To the people of Oo, this is reverence. Only their god may be perfect. To the visitor, it is waste.
He prides himself on skill. On calculation. On slipping through crowded streets unnoticed while appearing entirely at ease. As he studies the city’s strange custom, his irritation grows. If perfection exists anywhere, it must be in the temple at the city’s heart. And when he finds it—cold, immaculate, gleaming with impossible detail—he cannot resist testing whether the god’s watchfulness is as complete as its carving.

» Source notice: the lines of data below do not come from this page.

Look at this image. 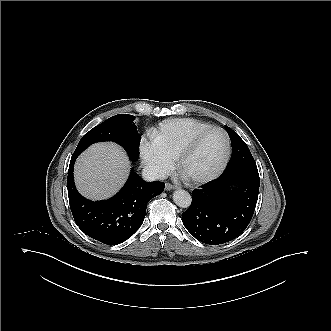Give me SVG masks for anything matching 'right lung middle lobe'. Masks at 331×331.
Returning <instances> with one entry per match:
<instances>
[{
    "label": "right lung middle lobe",
    "instance_id": "dd1d6c3e",
    "mask_svg": "<svg viewBox=\"0 0 331 331\" xmlns=\"http://www.w3.org/2000/svg\"><path fill=\"white\" fill-rule=\"evenodd\" d=\"M134 116L119 114L91 129L80 140L73 154L79 155L95 142L114 141L120 144L132 161L139 157L140 134L135 128Z\"/></svg>",
    "mask_w": 331,
    "mask_h": 331
}]
</instances>
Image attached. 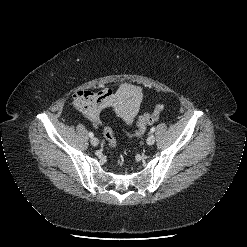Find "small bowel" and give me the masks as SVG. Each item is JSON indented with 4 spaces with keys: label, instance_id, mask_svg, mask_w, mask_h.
Here are the masks:
<instances>
[{
    "label": "small bowel",
    "instance_id": "c3829d8e",
    "mask_svg": "<svg viewBox=\"0 0 247 247\" xmlns=\"http://www.w3.org/2000/svg\"><path fill=\"white\" fill-rule=\"evenodd\" d=\"M113 99V90L101 87L96 90L76 92L72 97V103L94 126H98L102 110L111 105Z\"/></svg>",
    "mask_w": 247,
    "mask_h": 247
}]
</instances>
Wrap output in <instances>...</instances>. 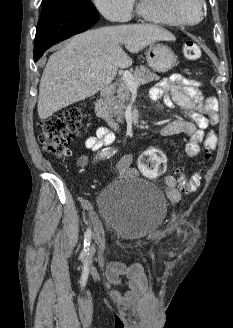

What follows is not a chase filled with shouting crowds or clashing steel. It is quieter. Stranger. More deliberate. A journey through jungle and darkness shadowed by smiling men who never seem to hurry and never seem to doubt the outcome. The visitor believes he understands pursuit. He believes he understands risk. But he has never before faced a world that refuses to finish what it begins—because something else always does. The Unfinished City is early planetary fantasy with a sharp edge. It blends exotic setting with moral irony and delivers its judgment slowly, almost playfully, until there is nowhere left to turn.
Donald A. Wollheim wrote this tale early in his career, long before he became one of the most influential editors and publishers in science fiction. Born in 1914, Wollheim was active in early fandom and was one of the founding figures behind organized science fiction communities in the 1930s.